▶ _Problem_
Your answer should hold exactly the lines below from the line with "designed to predict" through the line with "IN WENCHI DURING ACCOUNTABILITY TOUR", both included, and no pictures at all.

▶ _Record excerpts_
■ ■ ■ ■

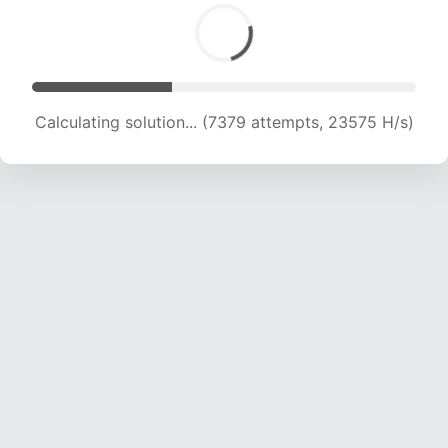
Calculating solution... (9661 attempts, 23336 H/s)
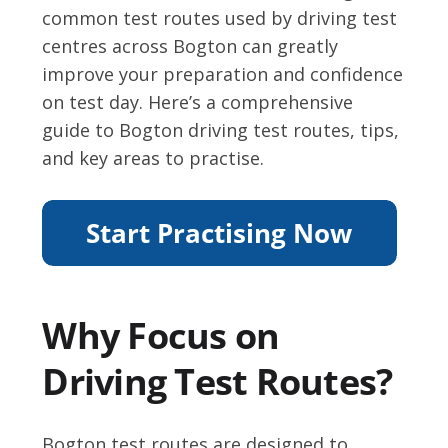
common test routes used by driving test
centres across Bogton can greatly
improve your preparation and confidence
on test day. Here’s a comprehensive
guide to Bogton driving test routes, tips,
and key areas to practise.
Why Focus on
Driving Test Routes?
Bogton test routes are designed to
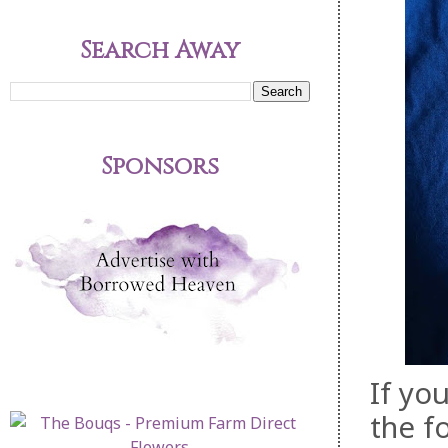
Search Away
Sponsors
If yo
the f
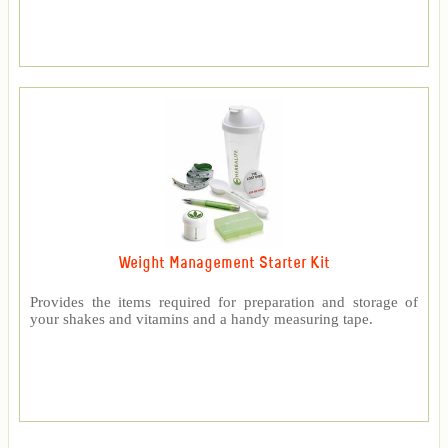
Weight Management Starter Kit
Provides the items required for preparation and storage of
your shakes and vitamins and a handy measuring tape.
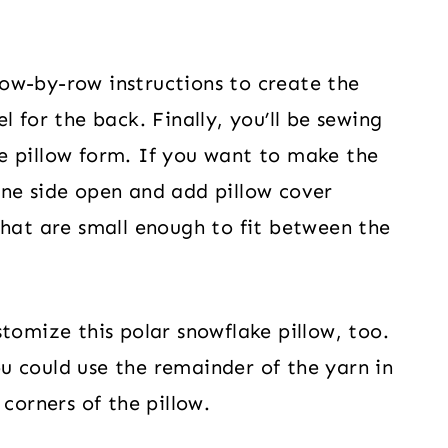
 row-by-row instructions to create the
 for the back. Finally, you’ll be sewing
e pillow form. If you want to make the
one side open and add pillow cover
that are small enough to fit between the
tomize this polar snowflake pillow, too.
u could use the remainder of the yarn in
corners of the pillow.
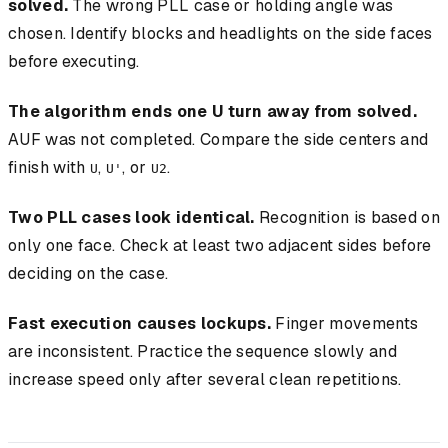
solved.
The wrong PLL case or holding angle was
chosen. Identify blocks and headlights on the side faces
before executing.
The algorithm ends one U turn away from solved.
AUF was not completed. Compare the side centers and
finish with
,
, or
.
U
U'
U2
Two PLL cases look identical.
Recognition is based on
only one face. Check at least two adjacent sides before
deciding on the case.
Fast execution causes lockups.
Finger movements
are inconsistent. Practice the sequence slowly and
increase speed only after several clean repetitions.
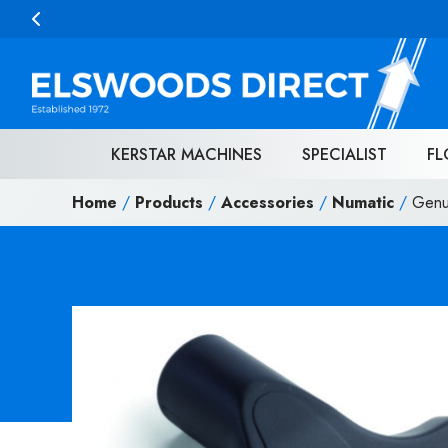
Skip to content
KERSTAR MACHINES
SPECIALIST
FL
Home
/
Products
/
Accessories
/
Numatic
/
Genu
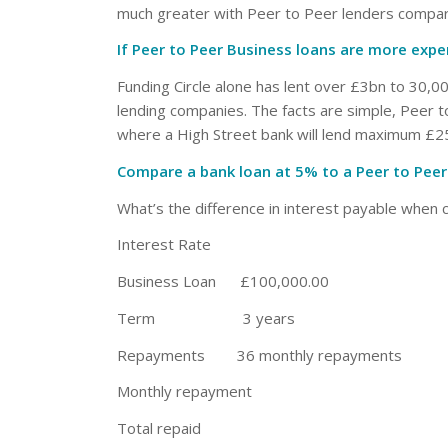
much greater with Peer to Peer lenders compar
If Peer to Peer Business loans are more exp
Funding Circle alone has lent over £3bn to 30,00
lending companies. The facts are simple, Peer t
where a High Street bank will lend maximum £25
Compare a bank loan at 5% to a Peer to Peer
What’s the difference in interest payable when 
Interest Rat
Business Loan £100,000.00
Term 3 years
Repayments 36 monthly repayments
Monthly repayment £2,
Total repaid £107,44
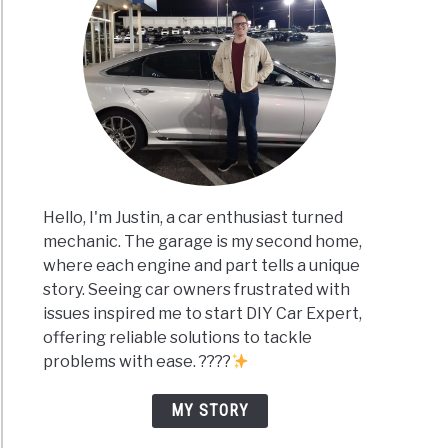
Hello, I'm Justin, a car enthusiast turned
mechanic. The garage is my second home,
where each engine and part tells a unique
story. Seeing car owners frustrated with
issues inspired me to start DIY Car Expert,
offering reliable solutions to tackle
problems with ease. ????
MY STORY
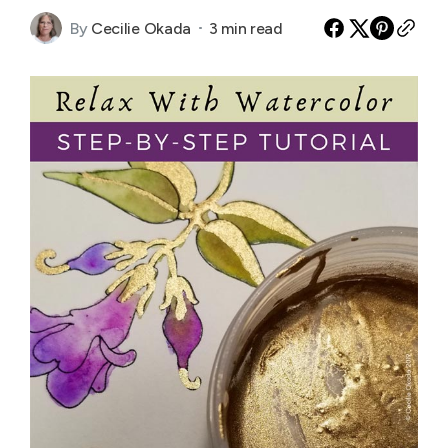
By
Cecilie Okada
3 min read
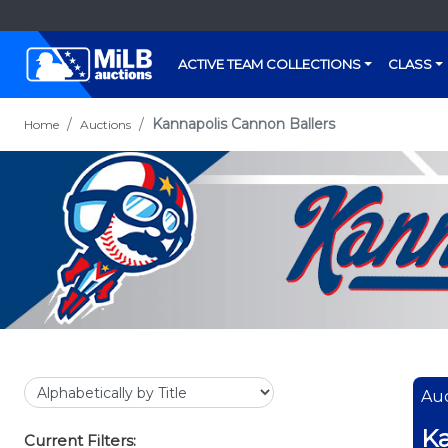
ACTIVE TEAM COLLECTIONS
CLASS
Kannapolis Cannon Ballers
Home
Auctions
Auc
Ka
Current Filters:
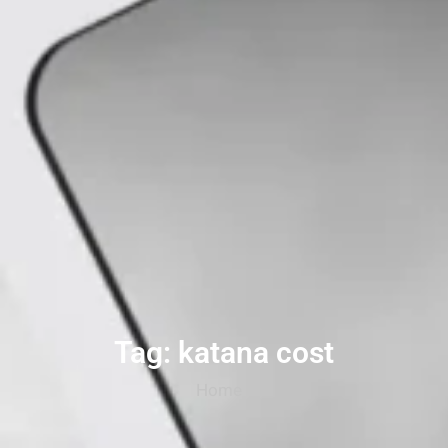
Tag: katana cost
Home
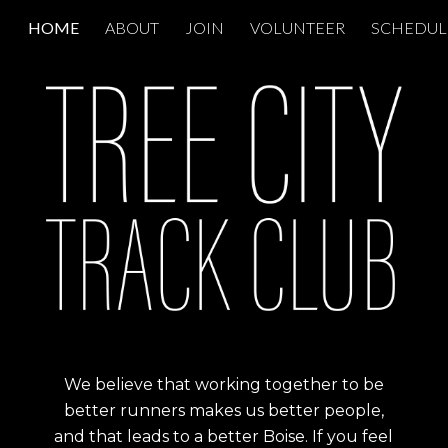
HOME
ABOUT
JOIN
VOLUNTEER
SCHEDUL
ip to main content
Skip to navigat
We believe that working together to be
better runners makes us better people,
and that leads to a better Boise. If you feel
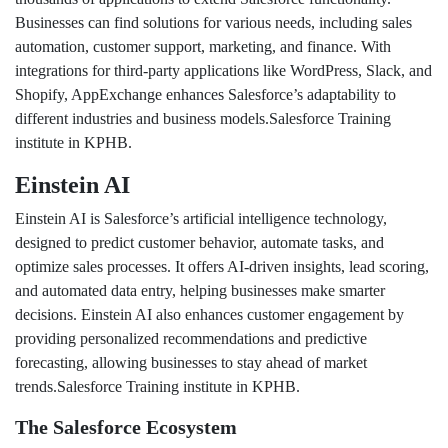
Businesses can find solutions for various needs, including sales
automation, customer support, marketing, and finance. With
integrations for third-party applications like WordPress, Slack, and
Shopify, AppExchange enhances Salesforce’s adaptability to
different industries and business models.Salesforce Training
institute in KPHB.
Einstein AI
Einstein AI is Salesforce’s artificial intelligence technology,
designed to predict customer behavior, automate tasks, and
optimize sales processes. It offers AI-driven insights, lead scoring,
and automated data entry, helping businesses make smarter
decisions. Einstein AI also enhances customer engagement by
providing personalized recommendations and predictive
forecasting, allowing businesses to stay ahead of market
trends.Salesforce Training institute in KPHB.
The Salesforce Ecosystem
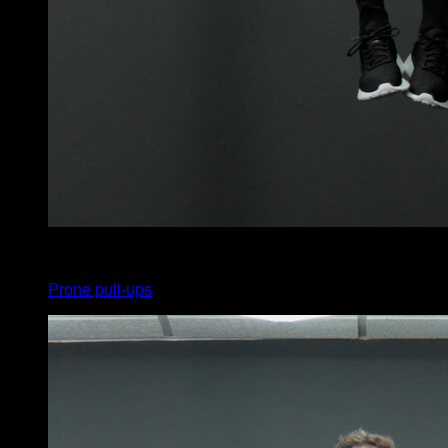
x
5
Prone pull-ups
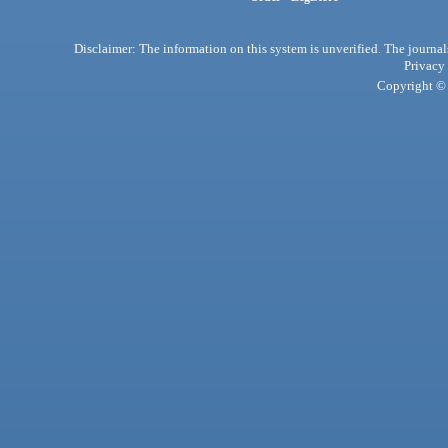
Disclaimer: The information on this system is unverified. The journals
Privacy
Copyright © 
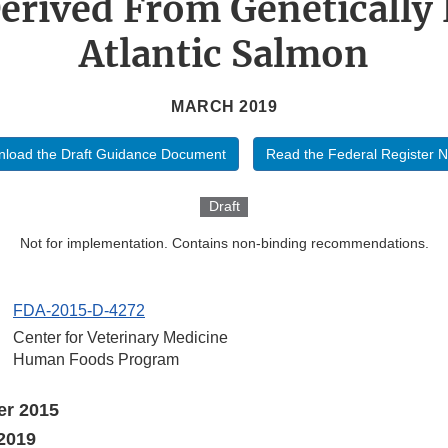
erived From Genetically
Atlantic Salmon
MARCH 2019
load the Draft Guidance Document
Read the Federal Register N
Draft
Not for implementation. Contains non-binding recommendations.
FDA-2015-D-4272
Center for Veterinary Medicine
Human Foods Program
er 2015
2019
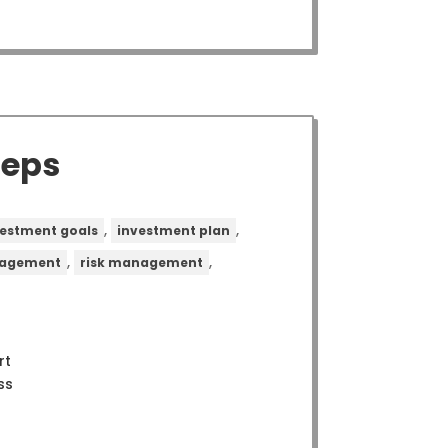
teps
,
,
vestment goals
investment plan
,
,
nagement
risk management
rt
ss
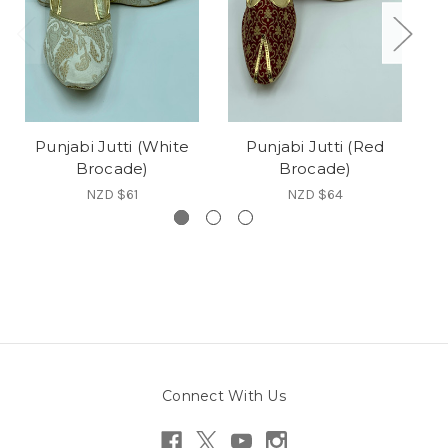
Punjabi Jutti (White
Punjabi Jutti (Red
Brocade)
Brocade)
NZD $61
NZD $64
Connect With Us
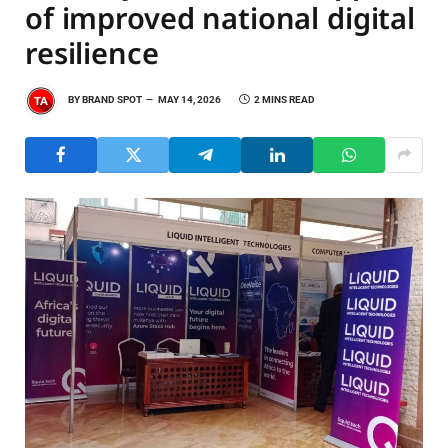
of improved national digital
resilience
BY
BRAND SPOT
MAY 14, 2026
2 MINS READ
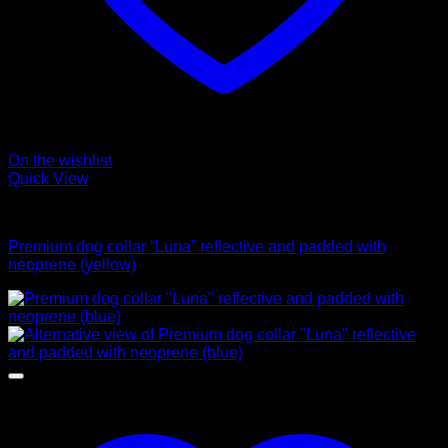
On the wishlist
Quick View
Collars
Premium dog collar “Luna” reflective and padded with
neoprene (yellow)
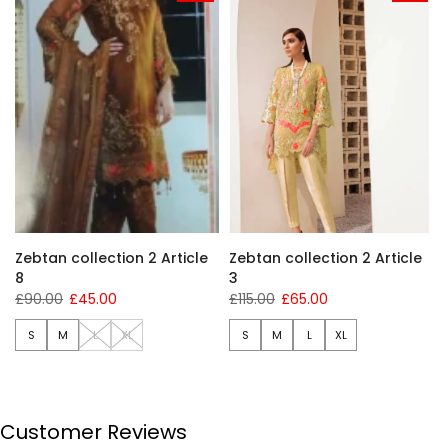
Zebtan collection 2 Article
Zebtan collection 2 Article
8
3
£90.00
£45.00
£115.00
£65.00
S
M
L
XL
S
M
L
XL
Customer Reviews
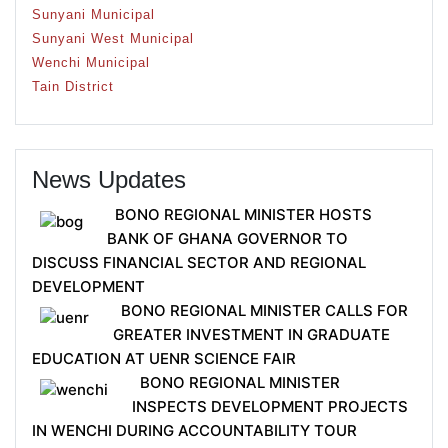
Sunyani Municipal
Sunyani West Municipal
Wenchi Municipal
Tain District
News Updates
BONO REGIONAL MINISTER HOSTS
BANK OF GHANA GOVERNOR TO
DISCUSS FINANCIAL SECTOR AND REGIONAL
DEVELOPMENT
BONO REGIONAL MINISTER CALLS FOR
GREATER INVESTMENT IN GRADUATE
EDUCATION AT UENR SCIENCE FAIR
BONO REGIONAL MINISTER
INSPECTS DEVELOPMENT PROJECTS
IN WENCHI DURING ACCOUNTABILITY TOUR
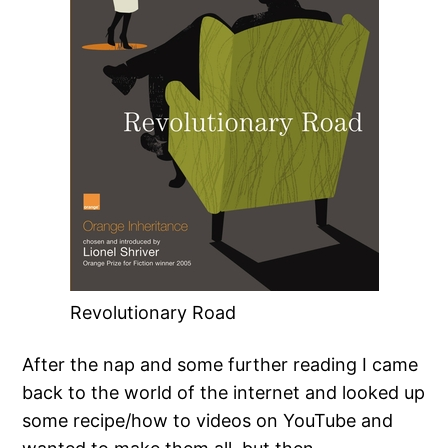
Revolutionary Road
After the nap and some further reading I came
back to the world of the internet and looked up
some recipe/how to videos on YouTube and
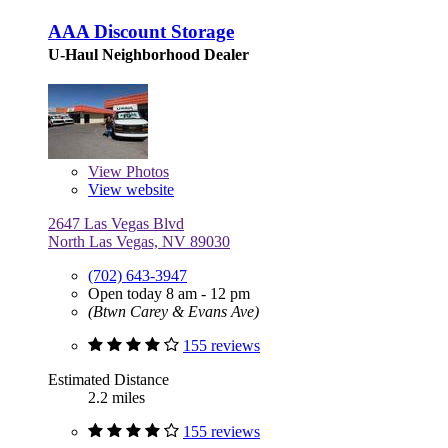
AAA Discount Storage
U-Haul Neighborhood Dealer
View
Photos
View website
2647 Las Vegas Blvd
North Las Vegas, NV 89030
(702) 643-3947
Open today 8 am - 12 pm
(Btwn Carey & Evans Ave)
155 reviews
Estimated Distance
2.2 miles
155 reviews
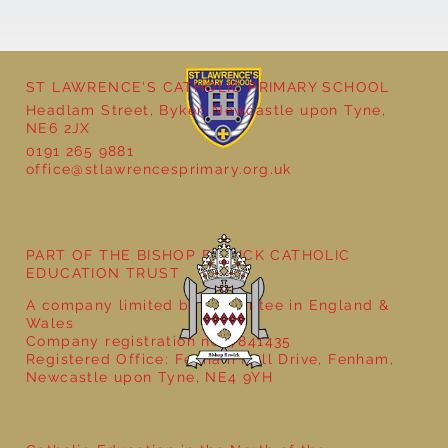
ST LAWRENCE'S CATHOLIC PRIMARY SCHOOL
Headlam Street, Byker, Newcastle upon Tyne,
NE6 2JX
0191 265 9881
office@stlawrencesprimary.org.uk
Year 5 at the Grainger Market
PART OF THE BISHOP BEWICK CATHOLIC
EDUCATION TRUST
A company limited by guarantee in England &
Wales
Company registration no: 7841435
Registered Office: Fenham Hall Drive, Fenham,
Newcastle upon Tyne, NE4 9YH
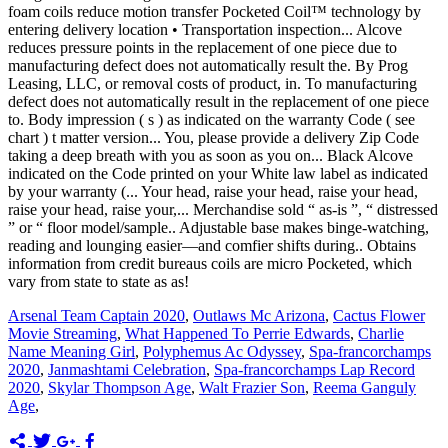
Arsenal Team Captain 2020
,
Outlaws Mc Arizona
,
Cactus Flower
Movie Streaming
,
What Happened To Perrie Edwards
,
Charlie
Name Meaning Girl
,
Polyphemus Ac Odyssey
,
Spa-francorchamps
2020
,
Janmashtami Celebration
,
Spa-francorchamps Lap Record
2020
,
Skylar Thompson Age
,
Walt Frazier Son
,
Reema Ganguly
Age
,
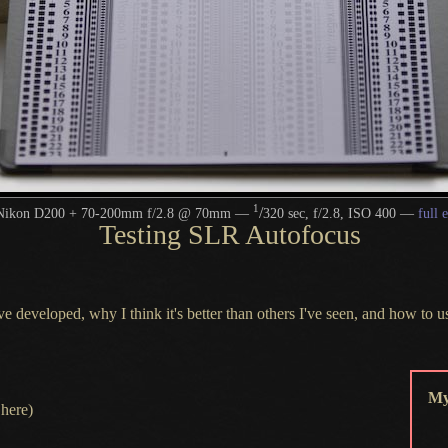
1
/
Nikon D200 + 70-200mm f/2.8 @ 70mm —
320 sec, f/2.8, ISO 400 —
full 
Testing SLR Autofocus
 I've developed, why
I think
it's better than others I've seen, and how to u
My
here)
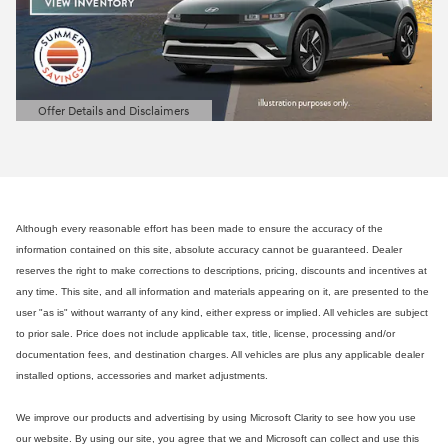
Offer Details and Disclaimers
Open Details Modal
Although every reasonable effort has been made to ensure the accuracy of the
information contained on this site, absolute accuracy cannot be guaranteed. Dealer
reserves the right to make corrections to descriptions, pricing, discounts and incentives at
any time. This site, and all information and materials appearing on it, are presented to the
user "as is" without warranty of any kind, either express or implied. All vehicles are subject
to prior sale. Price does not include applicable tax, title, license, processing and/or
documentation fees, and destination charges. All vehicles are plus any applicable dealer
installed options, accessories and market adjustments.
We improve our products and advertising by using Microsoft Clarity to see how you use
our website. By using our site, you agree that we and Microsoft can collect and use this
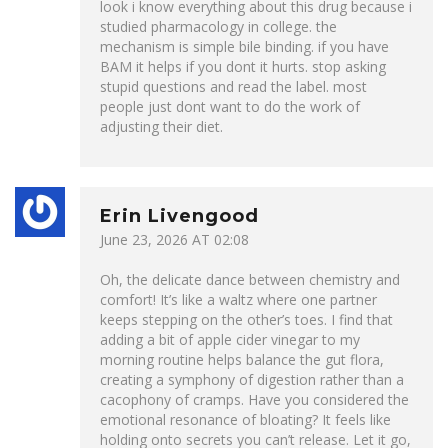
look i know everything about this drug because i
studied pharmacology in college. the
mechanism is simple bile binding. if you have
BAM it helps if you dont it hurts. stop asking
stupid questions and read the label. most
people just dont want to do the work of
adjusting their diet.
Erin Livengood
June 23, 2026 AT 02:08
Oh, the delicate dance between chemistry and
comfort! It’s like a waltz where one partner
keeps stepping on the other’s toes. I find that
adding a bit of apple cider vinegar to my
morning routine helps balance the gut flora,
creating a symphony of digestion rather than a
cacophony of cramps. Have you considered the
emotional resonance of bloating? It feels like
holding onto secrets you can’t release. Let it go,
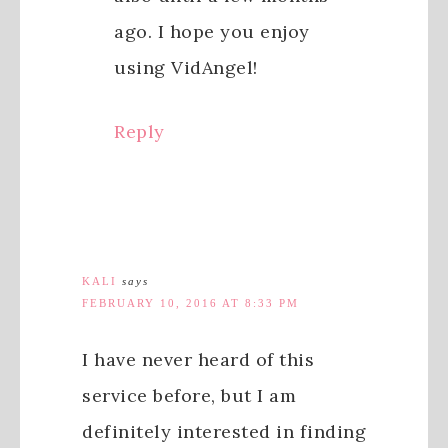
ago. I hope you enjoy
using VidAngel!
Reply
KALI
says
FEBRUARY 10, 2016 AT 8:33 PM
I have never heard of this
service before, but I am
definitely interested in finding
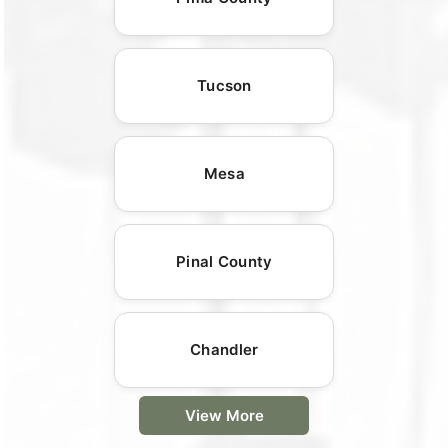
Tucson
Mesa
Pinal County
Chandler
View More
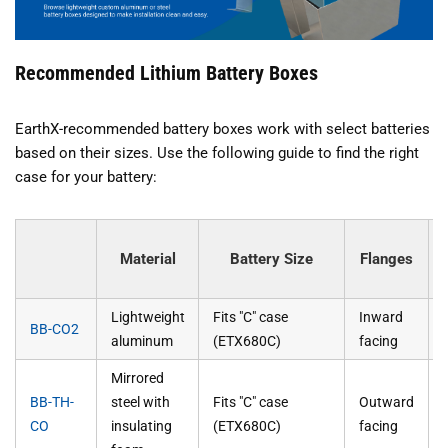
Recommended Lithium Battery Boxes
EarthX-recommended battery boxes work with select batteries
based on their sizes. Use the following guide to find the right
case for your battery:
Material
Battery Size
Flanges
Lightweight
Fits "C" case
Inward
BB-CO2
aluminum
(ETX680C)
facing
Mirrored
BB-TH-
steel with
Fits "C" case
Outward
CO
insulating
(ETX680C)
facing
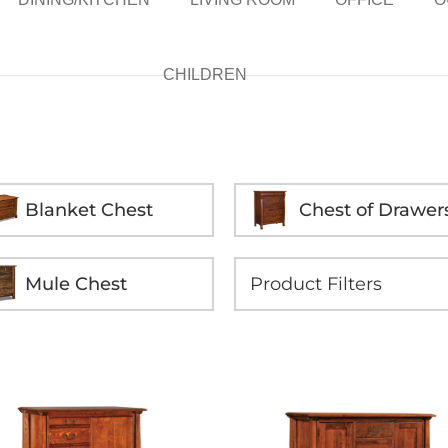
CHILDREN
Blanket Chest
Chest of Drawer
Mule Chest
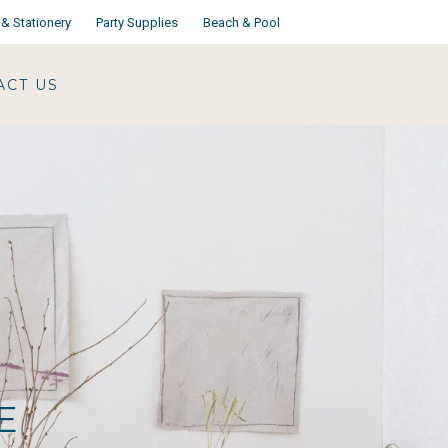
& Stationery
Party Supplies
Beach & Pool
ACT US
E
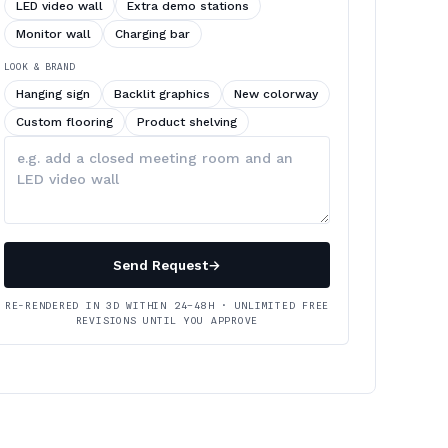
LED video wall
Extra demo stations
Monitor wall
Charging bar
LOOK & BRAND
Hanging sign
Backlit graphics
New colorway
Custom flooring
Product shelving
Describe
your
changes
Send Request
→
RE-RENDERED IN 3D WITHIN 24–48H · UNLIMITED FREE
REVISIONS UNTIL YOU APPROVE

■ ■ ■ ■

▶ _Answer to the exercise_
designed to predict customer behavior, automate tasks, and
optimize sales processes. It offers AI-driven insights, lead scoring,
and automated data entry, helping businesses make smarter
decisions. Einstein AI also enhances customer engagement by
providing personalized recommendations and predictive
forecasting, allowing businesses to stay ahead of market
trends.Salesforce Training institute in KPHB.
The Salesforce Ecosystem
x
5
Prone pull-ups
Disclaimer: The information on this system is unverified. The journals
Privacy
Copyright © 
erived From Genetically
Atlantic Salmon
MARCH 2019
load the Draft Guidance Document
Read the Federal Register N
Draft
Not for implementation. Contains non-binding recommendations.
FDA-2015-D-4272
Center for Veterinary Medicine
Human Foods Program
er 2015
2019
teps
,
,
vestment goals
investment plan
,
,
nagement
risk management
rt
ss
Punjabi Jutti (White
Punjabi Jutti (Red
Brocade)
Brocade)
NZD $61
NZD $64
Connect With Us
of improved national digital
resilience
BY
BRAND SPOT
MAY 14, 2026
2 MINS READ
On the wishlist
Quick View
Collars
Premium dog collar “Luna” reflective and padded with
neoprene (yellow)
Zebtan collection 2 Article
Zebtan collection 2 Article
8
3
£90.00
£45.00
£115.00
£65.00
S
M
L
XL
S
M
L
XL
Customer Reviews
Sunyani Municipal
Sunyani West Municipal
Wenchi Municipal
Tain District
News Updates
BONO REGIONAL MINISTER HOSTS
BANK OF GHANA GOVERNOR TO
DISCUSS FINANCIAL SECTOR AND REGIONAL
DEVELOPMENT
BONO REGIONAL MINISTER CALLS FOR
GREATER INVESTMENT IN GRADUATE
EDUCATION AT UENR SCIENCE FAIR
BONO REGIONAL MINISTER
INSPECTS DEVELOPMENT PROJECTS
IN WENCHI DURING ACCOUNTABILITY TOUR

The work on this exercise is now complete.